Input
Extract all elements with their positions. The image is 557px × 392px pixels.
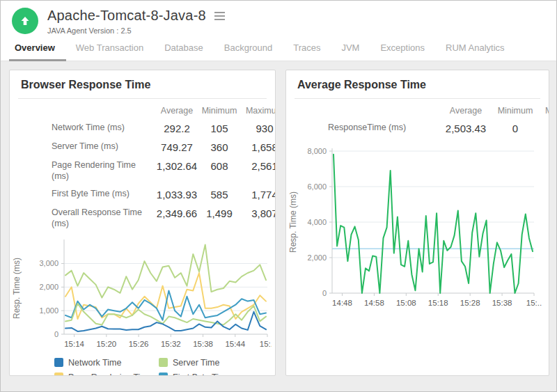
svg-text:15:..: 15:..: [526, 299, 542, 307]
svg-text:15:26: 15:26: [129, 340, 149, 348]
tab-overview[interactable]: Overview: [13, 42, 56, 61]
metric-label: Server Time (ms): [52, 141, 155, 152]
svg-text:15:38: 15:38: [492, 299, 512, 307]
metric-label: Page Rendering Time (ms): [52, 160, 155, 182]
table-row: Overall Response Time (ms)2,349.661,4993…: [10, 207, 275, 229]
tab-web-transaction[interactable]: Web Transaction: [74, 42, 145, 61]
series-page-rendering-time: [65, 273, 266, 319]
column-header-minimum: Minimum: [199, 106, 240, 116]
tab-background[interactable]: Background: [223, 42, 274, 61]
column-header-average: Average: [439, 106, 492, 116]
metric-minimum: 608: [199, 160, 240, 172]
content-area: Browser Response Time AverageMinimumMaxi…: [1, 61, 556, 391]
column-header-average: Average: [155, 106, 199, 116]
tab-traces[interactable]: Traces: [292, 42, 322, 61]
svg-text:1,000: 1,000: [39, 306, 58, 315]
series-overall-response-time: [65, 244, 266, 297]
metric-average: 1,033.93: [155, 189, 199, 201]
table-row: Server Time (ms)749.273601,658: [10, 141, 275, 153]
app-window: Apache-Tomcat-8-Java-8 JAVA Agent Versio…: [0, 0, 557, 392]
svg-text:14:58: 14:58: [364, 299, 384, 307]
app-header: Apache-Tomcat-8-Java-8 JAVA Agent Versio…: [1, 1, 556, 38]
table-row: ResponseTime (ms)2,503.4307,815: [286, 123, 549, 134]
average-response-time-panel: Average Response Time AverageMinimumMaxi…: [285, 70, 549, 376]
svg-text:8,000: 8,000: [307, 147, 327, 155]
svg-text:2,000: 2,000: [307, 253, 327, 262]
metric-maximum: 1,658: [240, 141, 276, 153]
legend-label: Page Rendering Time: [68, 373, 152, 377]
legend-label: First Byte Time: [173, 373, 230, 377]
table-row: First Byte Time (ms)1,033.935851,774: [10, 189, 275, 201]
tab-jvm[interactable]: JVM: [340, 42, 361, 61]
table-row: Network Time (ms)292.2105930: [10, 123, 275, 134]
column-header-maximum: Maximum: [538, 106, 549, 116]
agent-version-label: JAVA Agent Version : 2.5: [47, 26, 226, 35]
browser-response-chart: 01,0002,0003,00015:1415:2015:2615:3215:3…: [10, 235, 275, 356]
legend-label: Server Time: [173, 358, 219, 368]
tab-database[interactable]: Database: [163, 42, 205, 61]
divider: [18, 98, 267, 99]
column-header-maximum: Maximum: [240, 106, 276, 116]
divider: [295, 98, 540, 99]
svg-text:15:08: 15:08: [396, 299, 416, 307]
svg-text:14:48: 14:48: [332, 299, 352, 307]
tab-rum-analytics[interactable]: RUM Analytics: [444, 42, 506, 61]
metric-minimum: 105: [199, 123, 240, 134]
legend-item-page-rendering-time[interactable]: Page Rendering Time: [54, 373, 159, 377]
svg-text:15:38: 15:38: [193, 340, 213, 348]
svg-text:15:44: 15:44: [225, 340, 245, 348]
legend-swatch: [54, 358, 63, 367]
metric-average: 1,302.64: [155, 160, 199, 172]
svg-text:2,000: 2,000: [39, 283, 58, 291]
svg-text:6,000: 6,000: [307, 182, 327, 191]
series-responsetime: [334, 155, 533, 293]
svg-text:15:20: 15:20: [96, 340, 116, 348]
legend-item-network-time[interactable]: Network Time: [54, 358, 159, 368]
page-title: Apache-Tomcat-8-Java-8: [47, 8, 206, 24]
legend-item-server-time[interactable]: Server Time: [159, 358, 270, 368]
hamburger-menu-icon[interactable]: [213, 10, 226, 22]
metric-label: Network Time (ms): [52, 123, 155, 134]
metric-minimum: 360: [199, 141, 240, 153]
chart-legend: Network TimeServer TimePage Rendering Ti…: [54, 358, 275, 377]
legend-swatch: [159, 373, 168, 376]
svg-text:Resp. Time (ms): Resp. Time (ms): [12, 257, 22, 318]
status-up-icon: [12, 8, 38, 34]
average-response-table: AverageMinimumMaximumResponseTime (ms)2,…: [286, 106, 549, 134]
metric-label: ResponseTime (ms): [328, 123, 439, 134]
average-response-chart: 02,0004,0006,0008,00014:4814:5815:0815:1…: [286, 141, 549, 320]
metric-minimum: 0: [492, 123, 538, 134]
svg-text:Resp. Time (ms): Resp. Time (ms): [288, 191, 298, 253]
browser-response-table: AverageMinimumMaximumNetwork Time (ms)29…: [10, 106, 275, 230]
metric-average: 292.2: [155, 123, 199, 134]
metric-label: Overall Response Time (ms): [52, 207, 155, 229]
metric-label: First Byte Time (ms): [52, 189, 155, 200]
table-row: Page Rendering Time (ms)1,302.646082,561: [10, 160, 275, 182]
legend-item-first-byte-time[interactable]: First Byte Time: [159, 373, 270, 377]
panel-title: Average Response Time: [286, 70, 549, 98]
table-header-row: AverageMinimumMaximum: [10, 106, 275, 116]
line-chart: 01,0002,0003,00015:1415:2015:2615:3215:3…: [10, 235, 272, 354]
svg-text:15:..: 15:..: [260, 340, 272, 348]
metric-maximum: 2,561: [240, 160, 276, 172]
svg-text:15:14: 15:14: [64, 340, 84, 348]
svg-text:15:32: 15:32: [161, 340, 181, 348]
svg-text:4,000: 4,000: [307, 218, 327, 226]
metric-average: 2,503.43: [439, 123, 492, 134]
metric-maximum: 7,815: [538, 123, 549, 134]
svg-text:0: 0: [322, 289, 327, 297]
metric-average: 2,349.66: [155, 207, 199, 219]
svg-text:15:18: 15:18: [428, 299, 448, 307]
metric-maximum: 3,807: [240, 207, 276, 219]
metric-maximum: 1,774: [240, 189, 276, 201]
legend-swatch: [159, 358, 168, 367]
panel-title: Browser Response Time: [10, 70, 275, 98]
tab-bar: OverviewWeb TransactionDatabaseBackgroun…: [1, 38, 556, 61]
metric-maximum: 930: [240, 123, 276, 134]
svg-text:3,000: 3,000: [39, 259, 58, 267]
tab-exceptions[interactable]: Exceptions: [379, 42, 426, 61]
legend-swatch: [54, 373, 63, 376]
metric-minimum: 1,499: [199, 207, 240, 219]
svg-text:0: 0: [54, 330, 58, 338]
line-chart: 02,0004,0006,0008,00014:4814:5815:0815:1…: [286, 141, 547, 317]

* * *

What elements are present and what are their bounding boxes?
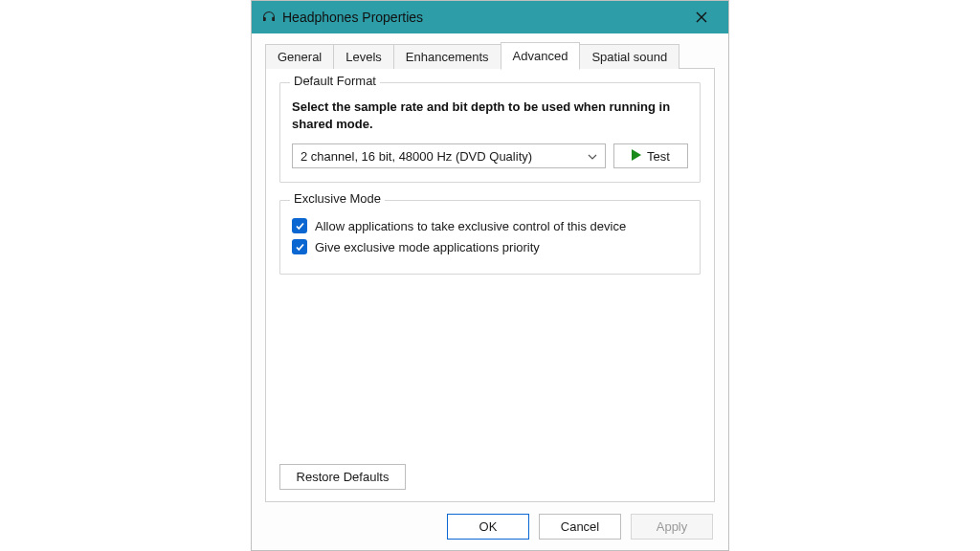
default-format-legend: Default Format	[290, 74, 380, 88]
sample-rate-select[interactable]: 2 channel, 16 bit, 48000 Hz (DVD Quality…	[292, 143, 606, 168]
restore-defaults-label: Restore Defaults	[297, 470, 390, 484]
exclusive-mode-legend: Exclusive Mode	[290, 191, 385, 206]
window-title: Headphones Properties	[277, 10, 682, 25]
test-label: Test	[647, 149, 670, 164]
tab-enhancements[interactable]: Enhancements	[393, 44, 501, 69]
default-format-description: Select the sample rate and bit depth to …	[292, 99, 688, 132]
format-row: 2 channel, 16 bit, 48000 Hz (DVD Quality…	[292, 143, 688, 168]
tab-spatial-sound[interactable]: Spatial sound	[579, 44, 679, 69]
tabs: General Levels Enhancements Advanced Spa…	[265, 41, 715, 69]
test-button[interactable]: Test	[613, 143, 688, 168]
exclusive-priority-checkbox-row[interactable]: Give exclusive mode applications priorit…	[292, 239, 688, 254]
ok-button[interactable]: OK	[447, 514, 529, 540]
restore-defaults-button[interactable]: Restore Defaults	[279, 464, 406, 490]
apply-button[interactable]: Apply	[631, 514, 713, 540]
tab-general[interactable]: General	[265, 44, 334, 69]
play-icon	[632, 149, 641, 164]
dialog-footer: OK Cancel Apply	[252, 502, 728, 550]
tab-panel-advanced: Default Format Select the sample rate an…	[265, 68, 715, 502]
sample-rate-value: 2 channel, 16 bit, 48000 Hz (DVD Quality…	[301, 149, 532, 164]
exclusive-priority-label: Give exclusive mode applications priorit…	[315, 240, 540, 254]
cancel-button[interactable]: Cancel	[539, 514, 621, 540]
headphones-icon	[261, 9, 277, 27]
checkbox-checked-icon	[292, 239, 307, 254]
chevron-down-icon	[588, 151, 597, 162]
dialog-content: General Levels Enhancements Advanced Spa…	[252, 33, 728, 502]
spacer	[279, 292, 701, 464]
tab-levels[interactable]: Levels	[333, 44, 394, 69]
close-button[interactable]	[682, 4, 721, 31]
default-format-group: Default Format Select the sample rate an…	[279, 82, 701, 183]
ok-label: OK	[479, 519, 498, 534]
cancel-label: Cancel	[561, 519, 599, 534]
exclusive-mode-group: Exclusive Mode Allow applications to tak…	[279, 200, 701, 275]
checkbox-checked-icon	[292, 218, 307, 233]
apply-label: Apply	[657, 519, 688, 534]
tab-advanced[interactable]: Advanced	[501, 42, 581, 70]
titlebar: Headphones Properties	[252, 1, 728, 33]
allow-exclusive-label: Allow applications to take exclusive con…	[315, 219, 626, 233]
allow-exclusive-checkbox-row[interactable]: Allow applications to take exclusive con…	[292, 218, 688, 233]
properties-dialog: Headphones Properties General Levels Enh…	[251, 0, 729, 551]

Task to complete
The lines to copy are those in the records above containing the word "window".

Answer to this exercise
app-window: Apache-Tomcat-8-Java-8 JAVA Agent Versio…: [0, 0, 557, 392]
window-title: Headphones Properties	[277, 10, 682, 25]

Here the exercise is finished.